■ REQUIRED ACTION
Using the material that follows, identify and copy each line with the string "Join".

■ MATERIAL SHOWN
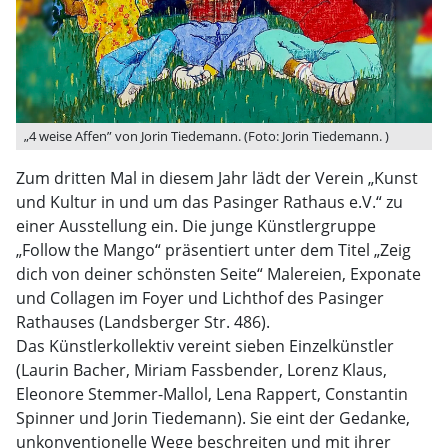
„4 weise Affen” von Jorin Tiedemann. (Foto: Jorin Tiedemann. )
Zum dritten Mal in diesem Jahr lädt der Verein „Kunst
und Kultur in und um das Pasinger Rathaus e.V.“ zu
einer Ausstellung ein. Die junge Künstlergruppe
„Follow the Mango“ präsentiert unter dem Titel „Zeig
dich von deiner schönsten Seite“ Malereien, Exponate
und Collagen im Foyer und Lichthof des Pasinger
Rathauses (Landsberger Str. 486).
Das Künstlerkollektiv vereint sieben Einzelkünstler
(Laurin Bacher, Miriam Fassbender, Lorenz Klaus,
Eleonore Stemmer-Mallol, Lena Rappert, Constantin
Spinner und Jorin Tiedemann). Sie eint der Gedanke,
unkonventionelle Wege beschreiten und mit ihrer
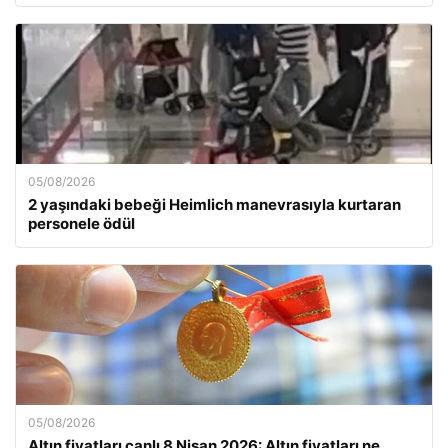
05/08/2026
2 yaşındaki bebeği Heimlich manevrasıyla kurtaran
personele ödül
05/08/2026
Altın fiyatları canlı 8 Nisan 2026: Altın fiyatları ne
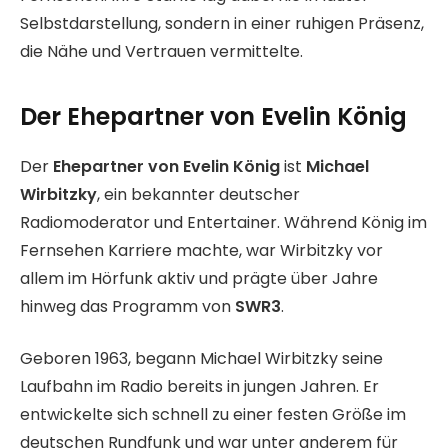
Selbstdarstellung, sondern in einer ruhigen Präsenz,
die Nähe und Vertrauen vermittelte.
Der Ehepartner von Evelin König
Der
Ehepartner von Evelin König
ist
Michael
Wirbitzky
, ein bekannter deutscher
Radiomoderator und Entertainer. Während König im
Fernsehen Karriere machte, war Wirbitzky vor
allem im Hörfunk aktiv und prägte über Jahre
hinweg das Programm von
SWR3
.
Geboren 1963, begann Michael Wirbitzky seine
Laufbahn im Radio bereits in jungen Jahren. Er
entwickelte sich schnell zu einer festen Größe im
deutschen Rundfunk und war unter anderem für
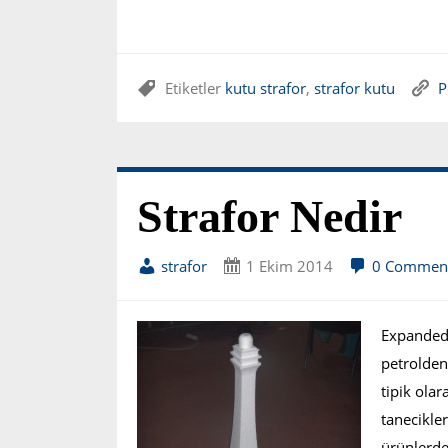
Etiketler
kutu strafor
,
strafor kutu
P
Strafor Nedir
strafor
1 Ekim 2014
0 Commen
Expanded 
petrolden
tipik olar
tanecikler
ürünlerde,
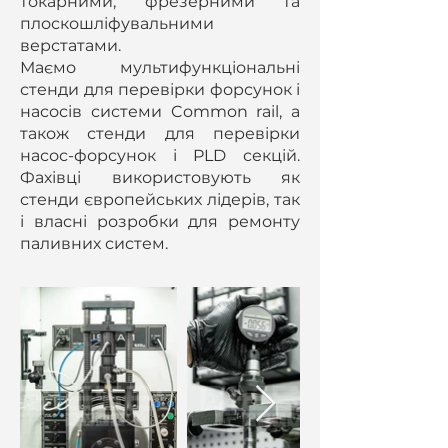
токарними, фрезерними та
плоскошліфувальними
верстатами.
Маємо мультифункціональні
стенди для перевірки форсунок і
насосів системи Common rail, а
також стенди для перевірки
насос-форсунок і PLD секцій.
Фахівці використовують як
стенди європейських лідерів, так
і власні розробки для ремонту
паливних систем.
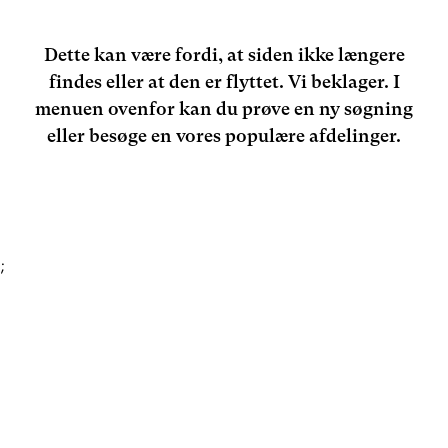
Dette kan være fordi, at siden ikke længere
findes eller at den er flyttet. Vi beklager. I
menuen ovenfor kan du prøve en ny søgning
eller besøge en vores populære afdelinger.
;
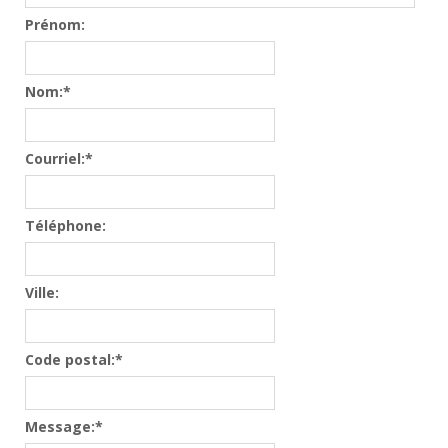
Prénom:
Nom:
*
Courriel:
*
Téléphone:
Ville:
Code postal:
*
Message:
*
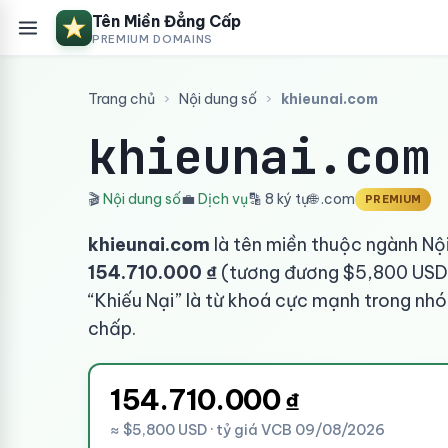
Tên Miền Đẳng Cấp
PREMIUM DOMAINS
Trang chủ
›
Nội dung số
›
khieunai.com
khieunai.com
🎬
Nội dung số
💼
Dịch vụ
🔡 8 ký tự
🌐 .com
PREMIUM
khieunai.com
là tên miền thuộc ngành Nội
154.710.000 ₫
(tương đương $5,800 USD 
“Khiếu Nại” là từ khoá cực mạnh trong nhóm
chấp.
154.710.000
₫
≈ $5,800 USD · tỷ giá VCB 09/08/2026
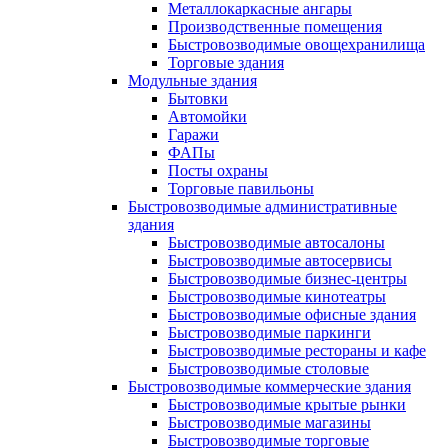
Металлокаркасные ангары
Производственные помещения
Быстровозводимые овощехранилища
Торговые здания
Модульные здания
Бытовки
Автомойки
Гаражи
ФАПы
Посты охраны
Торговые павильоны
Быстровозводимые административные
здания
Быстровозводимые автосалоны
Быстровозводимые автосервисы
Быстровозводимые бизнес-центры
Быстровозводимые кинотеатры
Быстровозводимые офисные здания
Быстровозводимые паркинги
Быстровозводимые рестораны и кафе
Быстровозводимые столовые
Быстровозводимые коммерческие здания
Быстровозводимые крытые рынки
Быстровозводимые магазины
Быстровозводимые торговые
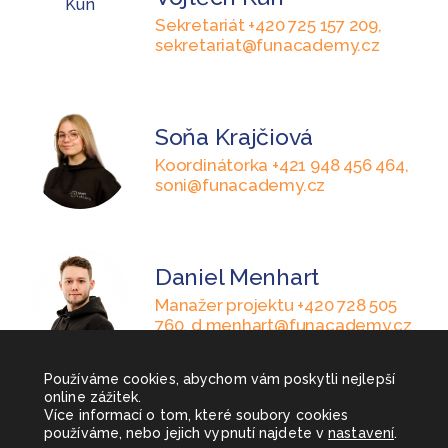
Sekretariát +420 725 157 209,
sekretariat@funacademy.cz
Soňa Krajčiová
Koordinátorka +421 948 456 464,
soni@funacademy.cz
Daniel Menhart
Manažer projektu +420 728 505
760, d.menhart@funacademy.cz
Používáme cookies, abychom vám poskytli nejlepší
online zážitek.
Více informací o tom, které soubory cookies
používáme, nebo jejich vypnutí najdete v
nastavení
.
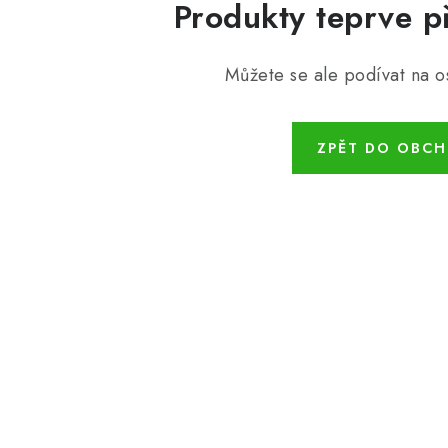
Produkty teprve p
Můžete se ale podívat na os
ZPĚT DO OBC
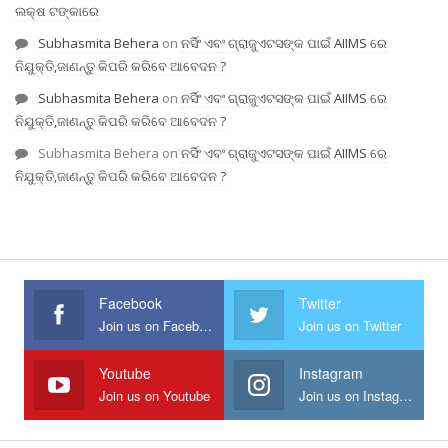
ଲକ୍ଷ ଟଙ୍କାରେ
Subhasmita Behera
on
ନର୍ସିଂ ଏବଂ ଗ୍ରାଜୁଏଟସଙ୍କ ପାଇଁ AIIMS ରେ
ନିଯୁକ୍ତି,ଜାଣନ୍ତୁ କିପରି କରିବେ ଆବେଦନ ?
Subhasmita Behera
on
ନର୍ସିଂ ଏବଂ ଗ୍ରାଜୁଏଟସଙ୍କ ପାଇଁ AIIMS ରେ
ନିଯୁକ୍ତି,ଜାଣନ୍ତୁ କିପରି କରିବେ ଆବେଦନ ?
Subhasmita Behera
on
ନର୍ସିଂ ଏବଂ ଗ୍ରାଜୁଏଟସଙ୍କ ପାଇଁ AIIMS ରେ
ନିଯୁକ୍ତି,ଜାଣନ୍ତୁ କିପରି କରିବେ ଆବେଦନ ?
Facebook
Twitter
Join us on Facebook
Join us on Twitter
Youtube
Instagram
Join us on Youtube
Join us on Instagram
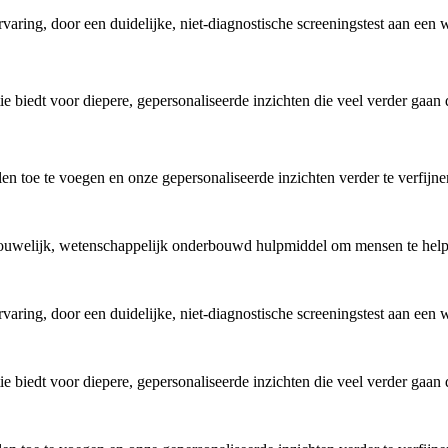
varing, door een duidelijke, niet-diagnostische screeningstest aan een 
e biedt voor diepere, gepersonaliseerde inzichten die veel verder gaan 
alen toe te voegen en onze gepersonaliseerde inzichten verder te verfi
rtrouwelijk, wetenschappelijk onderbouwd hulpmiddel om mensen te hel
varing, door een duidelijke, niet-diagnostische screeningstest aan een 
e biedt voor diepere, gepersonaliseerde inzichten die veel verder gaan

■ ANSWER BELOW
Join us on Facebook
Join us on Twitter
Join us on Youtube
Join us on Instagram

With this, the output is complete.